COVID-19 Detection from Pulmonary CT Images using Neural Networks based on Dropout-Driven Hidden Layers

ABSTRACT

Enhanced diagnosis with considerably good sensitivity and specificity is highly indispensable for COVID-19 diagnosis using radiological data to combat hazardous viral infection. Accuracy of diagnosis is a very important part that helps in further triaging and disease management. Artificial intelligent techniques using Convolutional Neural Networks and their modified alternatives have been recognized to be the salvation in chaotic situations and emergencies. Despite their immense ability to give quality results, they suffer from overfitting problems which have to be reduced by regularizing the networks. Dropout is one such regularization that modifies the network to achieve improved performance by discarding the unwanted nodes in the network layers. A simple neural network architecture inspired by former renowned architectures with dropout-driven hidden layers, CVDNN is built and experimented with for various dropout probabilities (0.1, 0.25, 0.5 and 0.75). The model was also tested with different numbers of dense layers CVDNN1 with a single dense layer and CVDNN2 with two dense layers of a fixed dropout probability of 0.5 in it.
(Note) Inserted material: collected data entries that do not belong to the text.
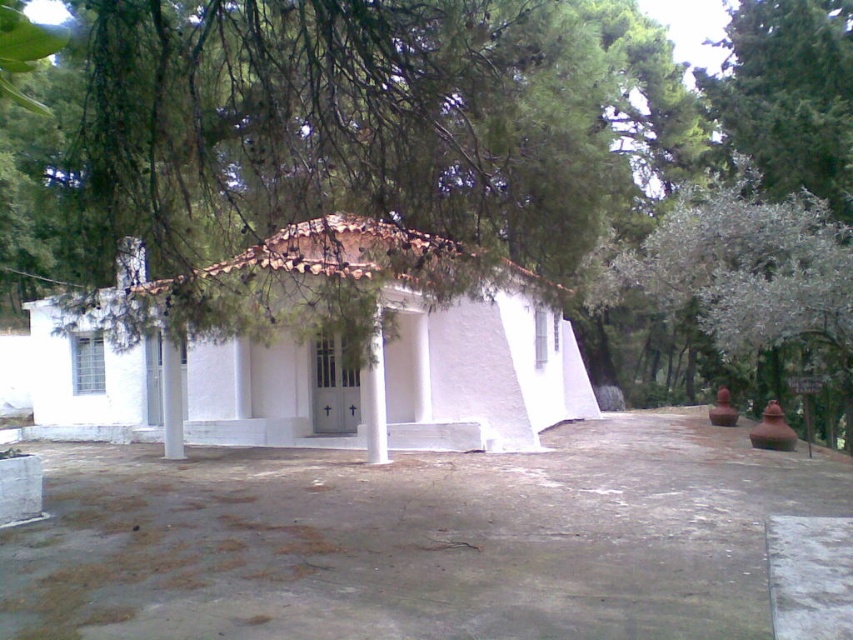 In the scene shown: Who is lower down, green leafy tree at center or white smooth hut at center?

white smooth hut at center is lower down.

Can you confirm if green leafy tree at center is smaller than white smooth hut at center?

Actually, green leafy tree at center might be larger than white smooth hut at center.

Locate an element on the screen. green leafy tree at center is located at coordinates (352, 138).

Is white smooth hut at center wider than white smooth column at center?

Yes, white smooth hut at center is wider than white smooth column at center.

Can you confirm if white smooth hut at center is taller than white smooth column at center?

Yes.

Is point (199, 378) farther from camera compared to point (380, 426)?

That is True.

I want to click on white smooth hut at center, so click(480, 372).

Between green leafy tree at center and white textured tree at right, which one has less height?

Standing shorter between the two is white textured tree at right.

What are the coordinates of `green leafy tree at center` in the screenshot? It's located at (352, 138).

I want to click on green leafy tree at center, so click(x=352, y=138). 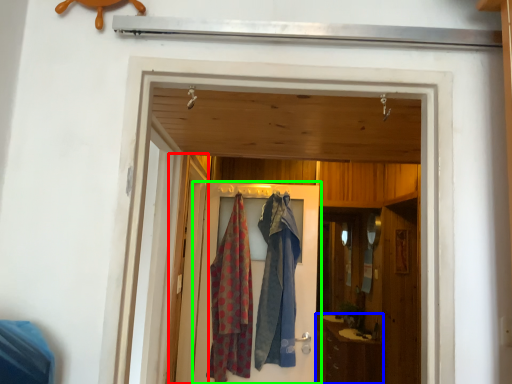 Question: Estimate the real-world distances between objects in this image. Which object is closer to screen door (highlighted by a red box), cabinetry (highlighted by a blue box) or door (highlighted by a green box)?

Choices:
 (A) cabinetry
 (B) door

Answer: (B) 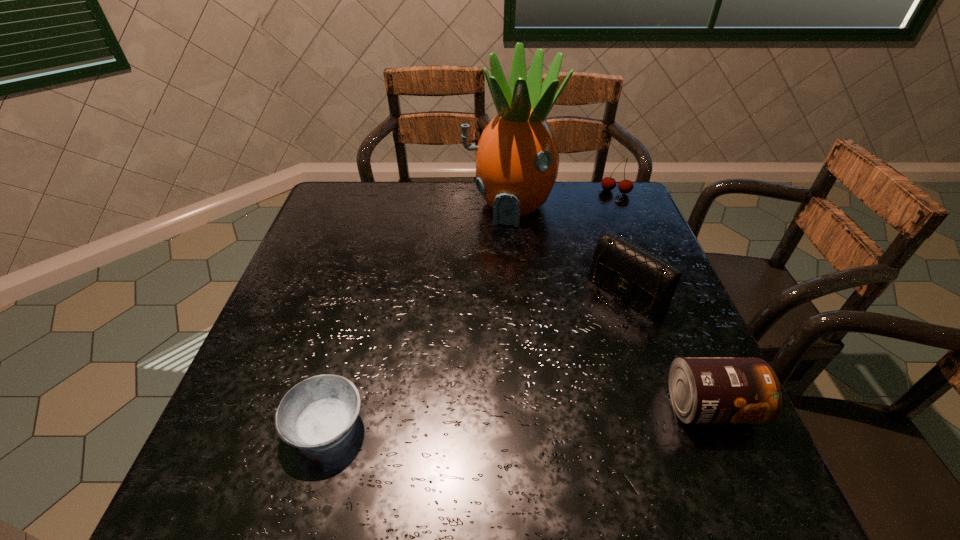 Image resolution: width=960 pixels, height=540 pixels. Identify the location of the leftmost object. (318, 413).

Image resolution: width=960 pixels, height=540 pixels. Identify the location of the shortest object. (318, 413).

Find the location of a particular element. can is located at coordinates (703, 390).

Find the location of a particular element. cherry is located at coordinates (625, 186).

Locate an element on the screen. The width and height of the screenshot is (960, 540). the third farthest object is located at coordinates (645, 282).

The height and width of the screenshot is (540, 960). In order to click on the fourth object from right to left in this screenshot , I will do `click(517, 159)`.

You are a GUI agent. You are given a task and a screenshot of the screen. Output one action in this format:
    pyautogui.click(x=<x>, y=<y>)
    Task: Click on the tallest object
    This screenshot has width=960, height=540.
    Given the screenshot: What is the action you would take?
    pyautogui.click(x=517, y=159)

You are a GUI agent. You are given a task and a screenshot of the screen. Output one action in this format:
    pyautogui.click(x=<x>, y=<y>)
    Task: Click on the vacant space located on the right of the shortest object
    Image resolution: width=960 pixels, height=540 pixels.
    Given the screenshot: What is the action you would take?
    pyautogui.click(x=586, y=427)

Where is `free location located 0.320m on the surface of the cherry`? Image resolution: width=960 pixels, height=540 pixels. free location located 0.320m on the surface of the cherry is located at coordinates (587, 259).

You are a GUI agent. You are given a task and a screenshot of the screen. Output one action in this format:
    pyautogui.click(x=<x>, y=<y>)
    Task: Click on the vacant space located 0.370m on the surface of the cherry
    
    Given the screenshot: What is the action you would take?
    pyautogui.click(x=582, y=271) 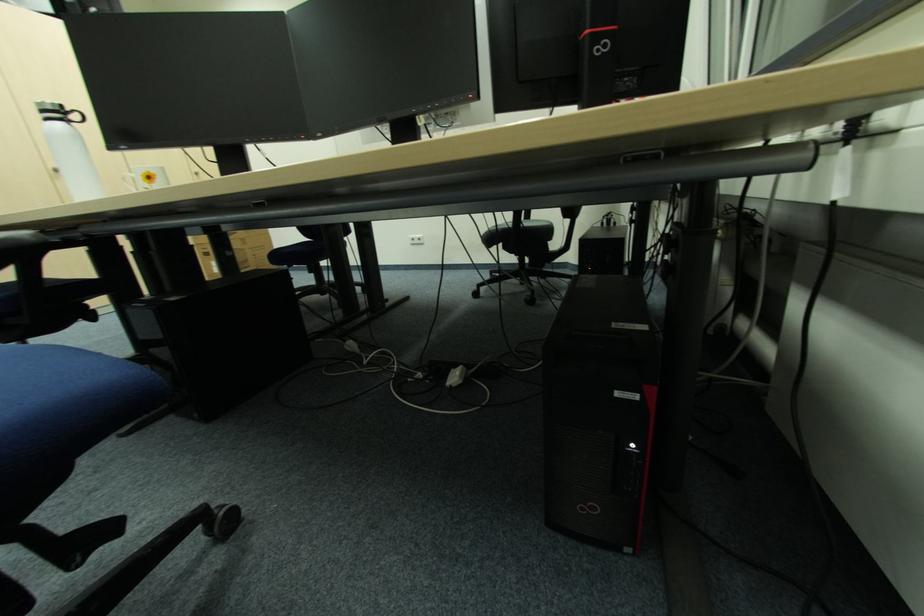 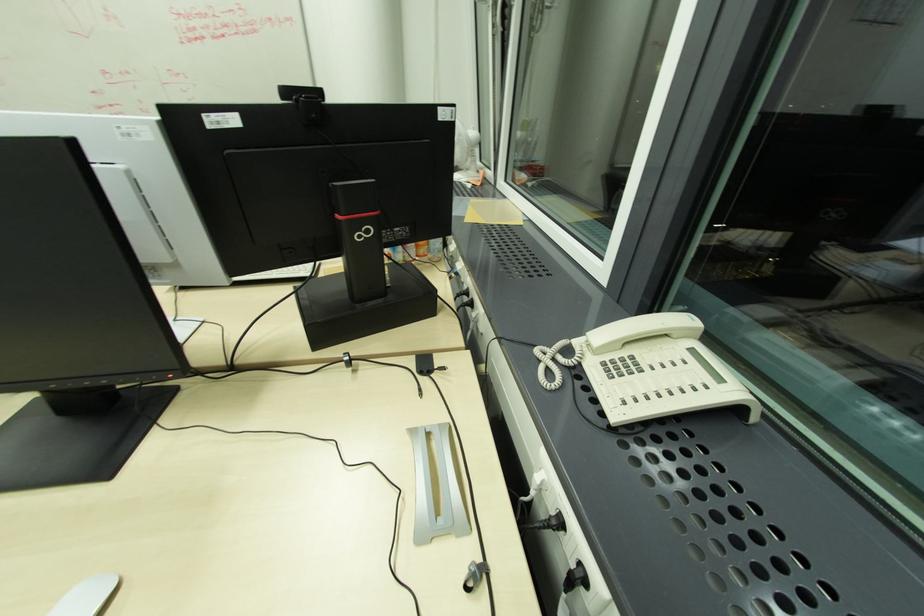 Question: The camera is either moving clockwise (left) or counter-clockwise (right) around the object. The first image is from the beginning of the video and the second image is from the end. Is the camera moving left or right when shooting the video?

Choices:
 (A) Left
 (B) Right

Answer: (A) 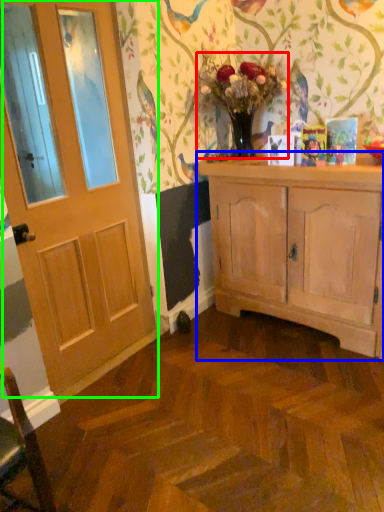 Question: Which is farther away from floral arrangement (highlighted by a red box)? cabinetry (highlighted by a blue box) or door (highlighted by a green box)?

Choices:
 (A) cabinetry
 (B) door

Answer: (B) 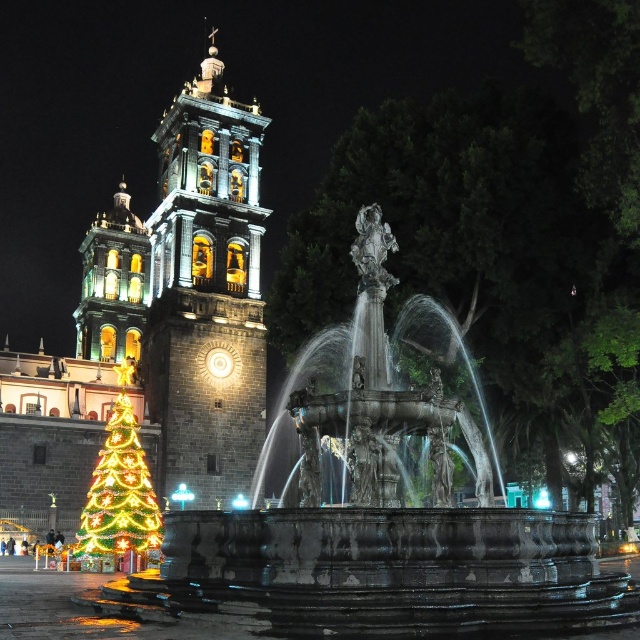 You are standing in the square and want to take a photo of both the polished stone tower at center and the illuminated plastic christmas tree at lower left. Which object should you focus on first to ensure both are in the frame?

You should focus on the polished stone tower at center first because it is closer to you than the illuminated plastic christmas tree at lower left, so adjusting the camera to include it will also capture the tree in the background.

You are a tourist standing at the edge of the square, looking at the polished stone fountain at center and the matte gray church at center. Which structure appears closer to you?

The polished stone fountain at center appears closer because it is smaller than the matte gray church at center, indicating it is nearer to the observer.

You are a photographer setting up equipment in the square. You need to know which object is wider between the polished stone tower at center and the illuminated plastic christmas tree at lower left to decide where to place your tripod. Can you tell me which one is wider?

The polished stone tower at center is wider than the illuminated plastic christmas tree at lower left according to the description. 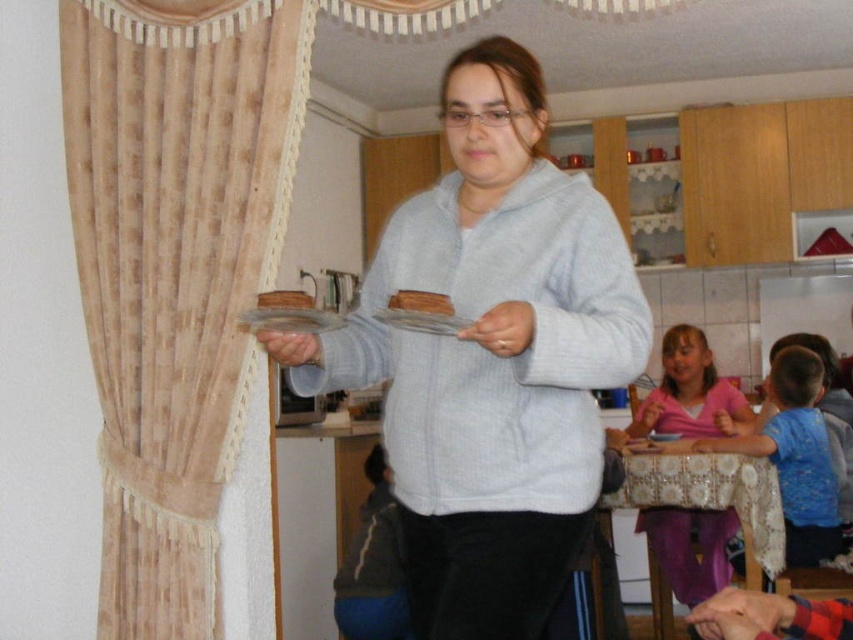 Question: Which point is closer to the camera taking this photo?

Choices:
 (A) (523, 621)
 (B) (183, 243)
 (C) (267, 292)

Answer: (C)

Question: Among these points, which one is farthest from the camera?

Choices:
 (A) (404, 294)
 (B) (294, 374)
 (C) (212, 628)
 (D) (289, 294)

Answer: (C)

Question: From the image, what is the correct spatial relationship of pink fabric shirt at lower right in relation to brown wooden cake at center?

Choices:
 (A) left
 (B) right

Answer: (B)

Question: Can you confirm if beige textured curtain at left is positioned to the left of pink fabric shirt at lower right?

Choices:
 (A) yes
 (B) no

Answer: (A)

Question: Which object is positioned farthest from the brown crumbly cake at center?

Choices:
 (A) pink fabric shirt at lower right
 (B) beige textured curtain at left
 (C) brown wooden cake at center
 (D) gray fleece sweater at center

Answer: (A)

Question: Considering the relative positions of beige textured curtain at left and brown crumbly cake at center in the image provided, where is beige textured curtain at left located with respect to brown crumbly cake at center?

Choices:
 (A) below
 (B) above

Answer: (A) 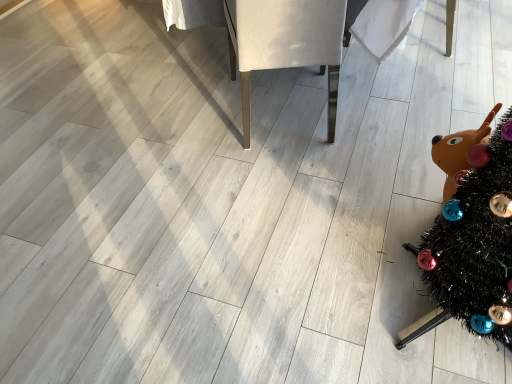 Question: Is black tinsel christmas tree at lower right to the left of white fabric chair at center from the viewer's perspective?

Choices:
 (A) yes
 (B) no

Answer: (B)

Question: Is black tinsel christmas tree at lower right shorter than white fabric chair at center?

Choices:
 (A) yes
 (B) no

Answer: (B)

Question: Is black tinsel christmas tree at lower right further to the viewer compared to white fabric chair at center?

Choices:
 (A) no
 (B) yes

Answer: (A)

Question: From the image's perspective, is black tinsel christmas tree at lower right on top of white fabric chair at center?

Choices:
 (A) no
 (B) yes

Answer: (A)

Question: Considering the relative sizes of black tinsel christmas tree at lower right and white fabric chair at center in the image provided, is black tinsel christmas tree at lower right bigger than white fabric chair at center?

Choices:
 (A) no
 (B) yes

Answer: (A)

Question: Is the position of black tinsel christmas tree at lower right less distant than that of white fabric chair at center?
The models are trained and tested with pulmonary computed tomography images to distinguish COVID-19 abnormality against normal cases. The CVDNN2 model presents better functioning with improved performance measures than CVDNN1 with an accuracy of 92.86 % accuracy, 90.21% sensitivity and a specificity of 95.52% for the dataset used. Dropout probabilities of 0.25 and 0.5 present reliable and better results compared to the other values experimented with. Hence a dropout-driven hidden layer can enhance the neural network's performance by choosing either 0.25 or 0.5 preferably for different applications. © 2023 IEEE.